In turn, the study has found no significant differences between the normophonic and benign groups. The results can be explained by the fact that SAI better reflects increased stiffness of a vocal fold than increased masses. Benign vocal fold lesions, frequently in a polypoid form, result in an increased mass of the vocal fold with edema of the superficial layer of the vocal fold mucosa but not in increased stiffness of the vocal fold cover. In polypoid corditis, the mass is frequently isodense with the surrounding layer. It frequently has a jellylike consistency and oscillates well [
3]. This means an increase in mass but not an increase in the stiffness of the vocal fold structures. Therefore, in the group with benign glottal lesions, the average value of the coefficient SAI was significantly lower than in the group with a malignant glottal lesion.
The proposed index may differentiate between organic lesions that lead to increased stiffness of the affected vocal fold. The findings reported in the literature on organic and hypertrophic glottal lesions analyzed with HSV have emphasized that asymmetry of vocal fold oscillation may be due to asymmetry in the mass, tension, and elasticity or pliability of vocal folds. We have proposed a quantitative parameter that compares the mechanical properties and the symmetry of each vocal fold. Some authors have emphasized that in the case of voice disorders caused by massive glottal damage, the assessment of vibration characteristics, e.g., the fundamental frequency F0 (pitch) and intensity, should be done for each vocal fold separately [
44,
46,
48]. Characterizing the vibration of the individual vocal folds with the application of SAI can provide valuable information about the texture of the tissue of each vocal fold, which is important in the diagnosis of early glottic cancer. High values of SAI indicate large non-vibrating vocal fold areas characteristic of infiltrative lesions such as invasive carcinoma. This important clinical information can help assess the depth of the vocal fold invasion prior to a direct histologic examination and help guide otolaryngologists attempting endoscopic resection by cordectomy. The usefulness of an objective assessment of the stiffness of the vocal folds resulting from a deep infiltration of its structures in early glottic cancer for the surgeon prior to the surgery could not be overestimated.

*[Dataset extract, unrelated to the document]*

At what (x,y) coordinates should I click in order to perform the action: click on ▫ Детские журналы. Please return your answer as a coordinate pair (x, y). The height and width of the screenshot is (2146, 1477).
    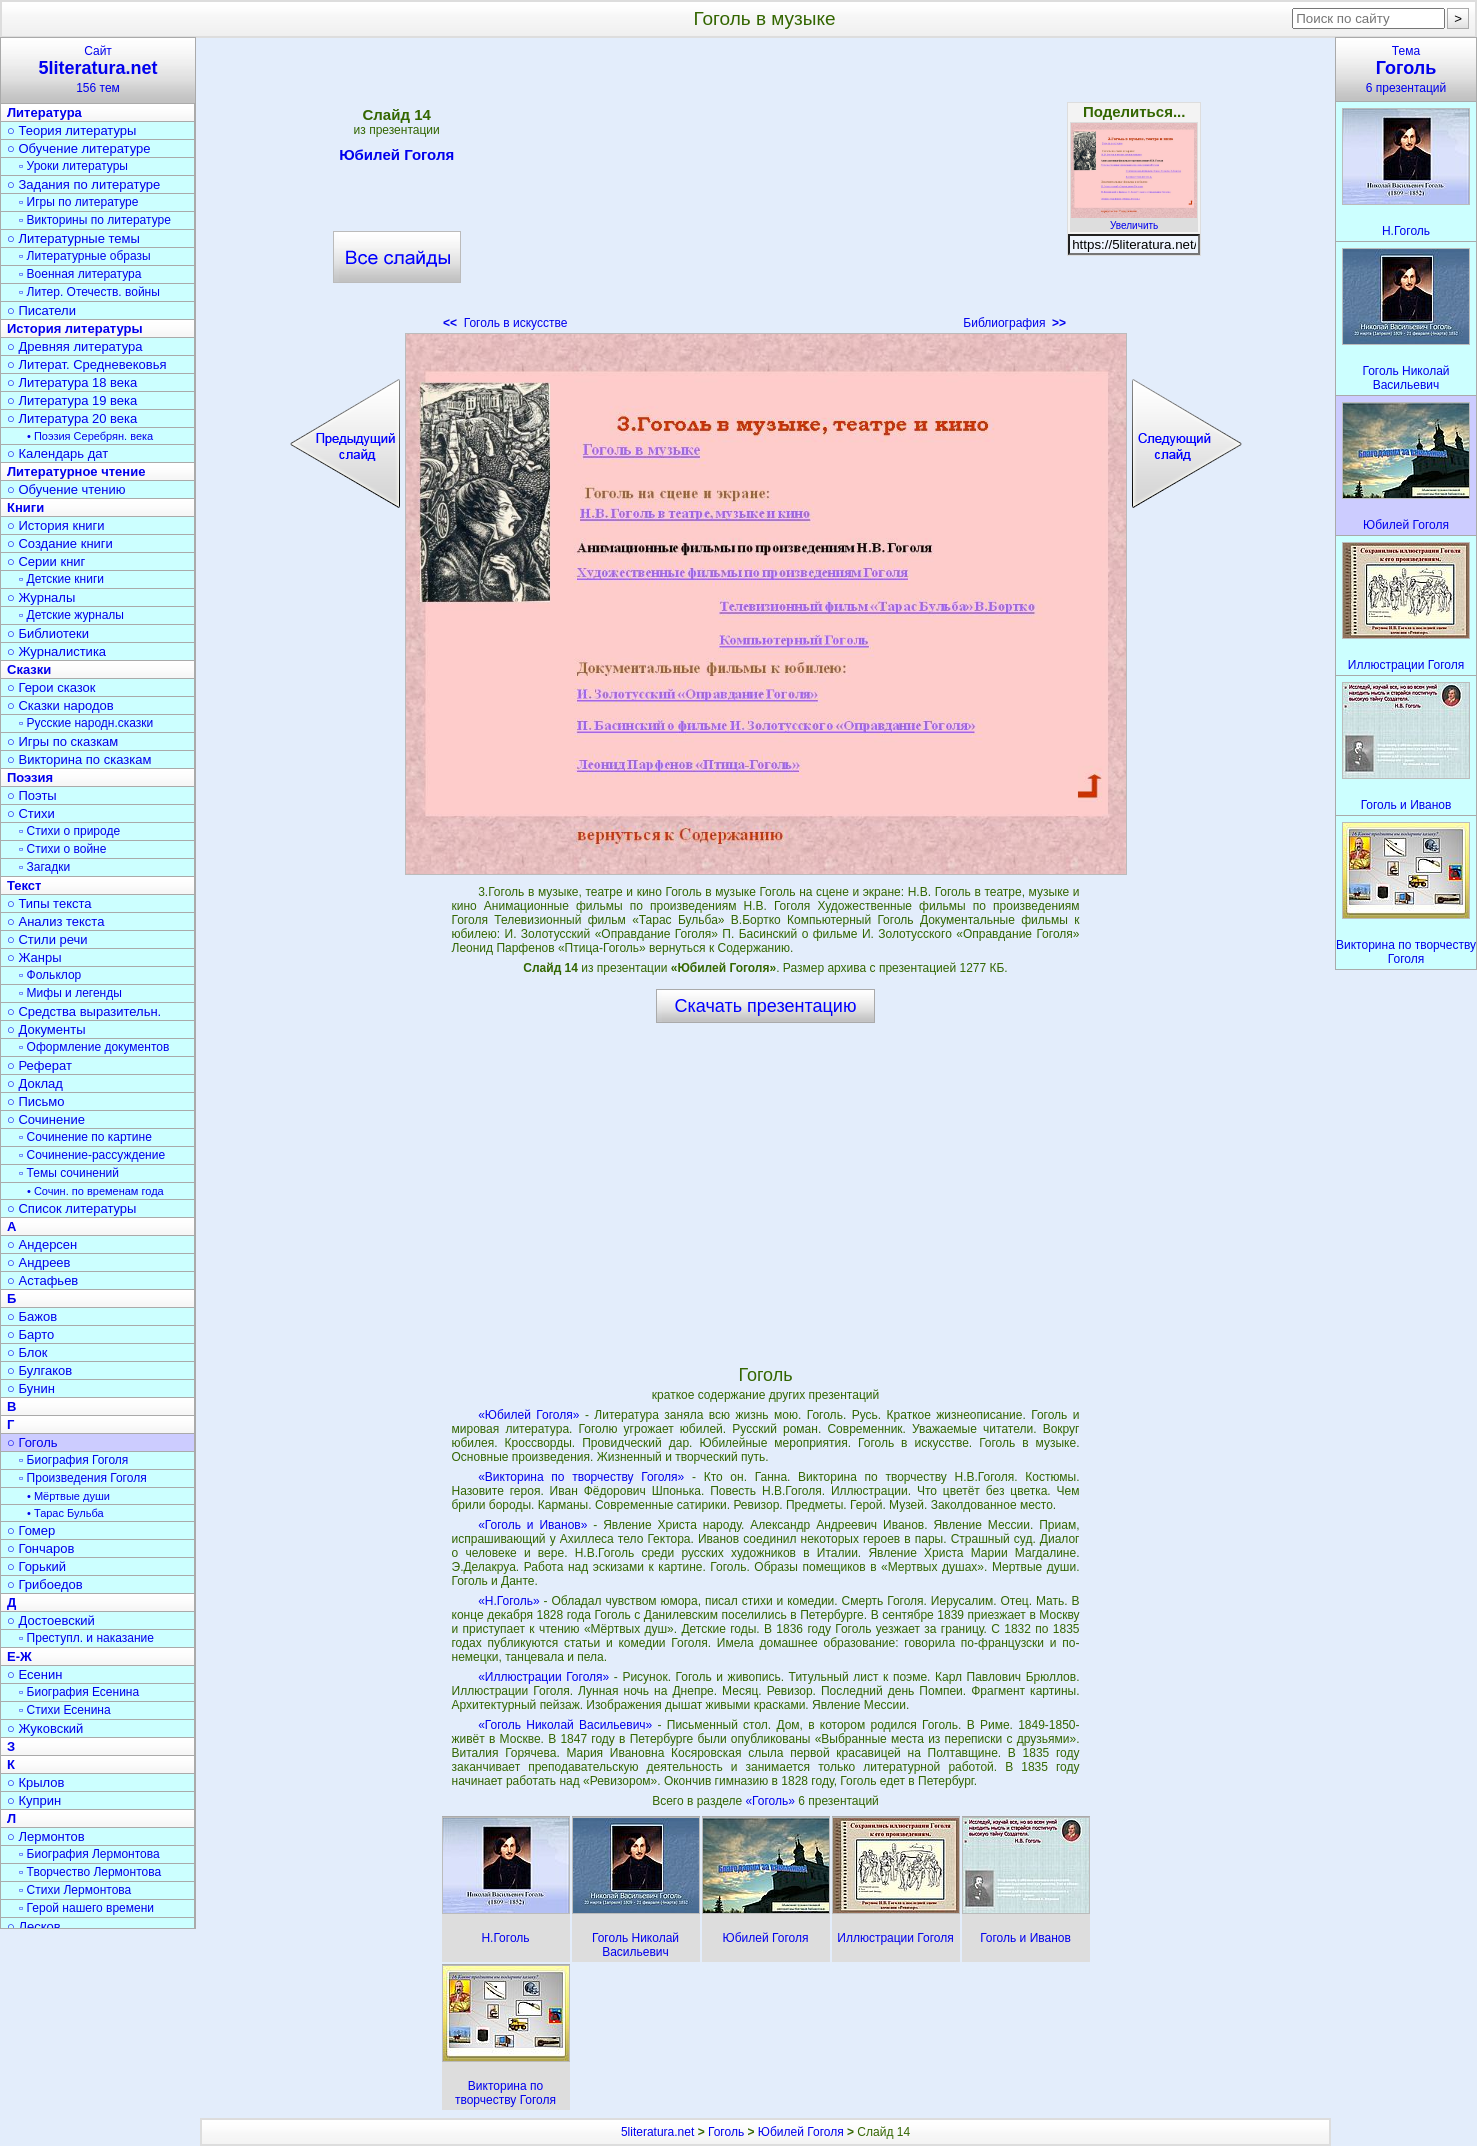
    Looking at the image, I should click on (71, 615).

The methodology detailed in this article for determining SAI is relatively time-consuming and requires appropriate training, especially if it is to be performed by a physician. The determination of SAI currently limits its use in daily clinical practice during the examination of an individual patient. The steepness of the learning curve remains to be verified in daily clinical practice. Furthermore, especially from an oncological point of view, an unequivocal statement on whether the application of SAI allows for differentiation between benign and neoplastic lesions in each vocal fold requires further study on a larger group of patients. Another limitation of this research was that only patients with unilateral lesions were included in the study group. We intentionally did this to determine the stiffness coefficient for the altered vocal fold and make a comparative analysis with a second healthy vocal fold in the same patient. During further studies, we plan to include patients with bilateral vocal fold lesions or patients with laryngeal cancer involving, in addition to the one vocal fold, the anterior commissure or anterior part of the contralateral vocal fold to test the clinical usefulness of the stiffness coefficient assessed before surgery.